WORK ITEM ▸
An exact copy of every record is needed, with all pictures omitted.

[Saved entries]
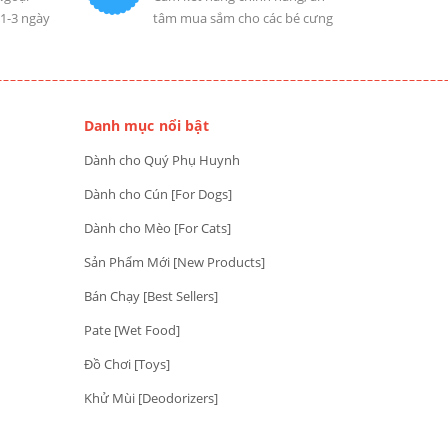
 1-3 ngày
tâm mua sắm cho các bé cưng
Danh mục nổi bật
Dành cho Quý Phụ Huynh
Dành cho Cún [For Dogs]
Dành cho Mèo [For Cats]
Sản Phẩm Mới [New Products]
Bán Chạy [Best Sellers]
Pate [Wet Food]
Đồ Chơi [Toys]
Khử Mùi [Deodorizers]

THE ANSWER ▸
 1-3 ngày
tâm mua sắm cho các bé cưng
Danh mục nổi bật
Dành cho Quý Phụ Huynh
Dành cho Cún [For Dogs]
Dành cho Mèo [For Cats]
Sản Phẩm Mới [New Products]
Bán Chạy [Best Sellers]
Pate [Wet Food]
Đồ Chơi [Toys]
Khử Mùi [Deodorizers]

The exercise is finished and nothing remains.